Work instructions: Of the material below, only the lines from the line containing "Доставляем по всей России и зарубеж" down to the line containing "Написать нам в Telegram" belong in the answer, written out exactly.

Information provided:
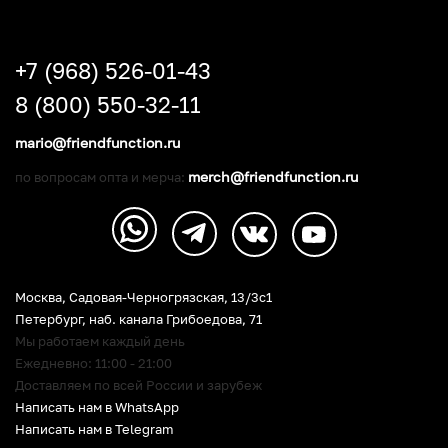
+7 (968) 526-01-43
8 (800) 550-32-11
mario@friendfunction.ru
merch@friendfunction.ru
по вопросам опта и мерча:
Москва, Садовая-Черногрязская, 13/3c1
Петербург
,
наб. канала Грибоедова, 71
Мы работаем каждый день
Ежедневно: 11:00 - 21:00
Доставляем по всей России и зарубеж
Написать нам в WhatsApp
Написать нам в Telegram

---

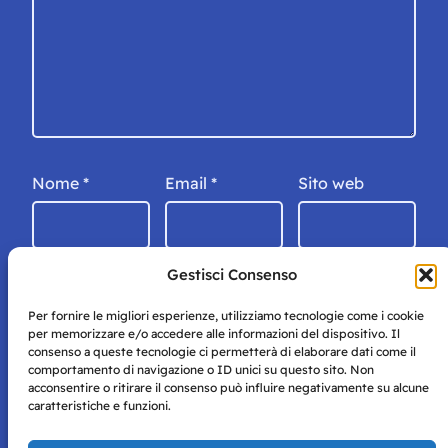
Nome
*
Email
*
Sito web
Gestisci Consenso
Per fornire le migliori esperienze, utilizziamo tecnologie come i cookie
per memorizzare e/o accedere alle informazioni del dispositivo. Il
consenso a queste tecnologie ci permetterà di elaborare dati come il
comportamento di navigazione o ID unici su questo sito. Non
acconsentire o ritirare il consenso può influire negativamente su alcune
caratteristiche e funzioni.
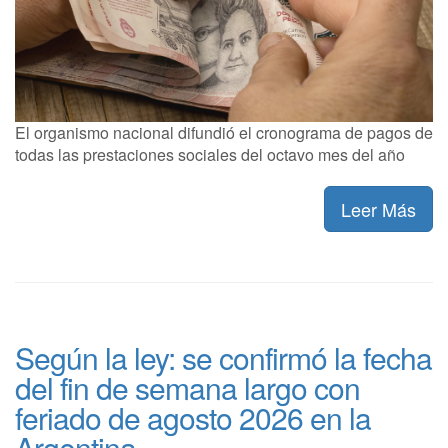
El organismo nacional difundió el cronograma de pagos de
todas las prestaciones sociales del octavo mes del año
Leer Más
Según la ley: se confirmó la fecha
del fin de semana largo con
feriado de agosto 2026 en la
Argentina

Task output:
Доставляем по всей России и зарубеж
Написать нам в WhatsApp
Написать нам в Telegram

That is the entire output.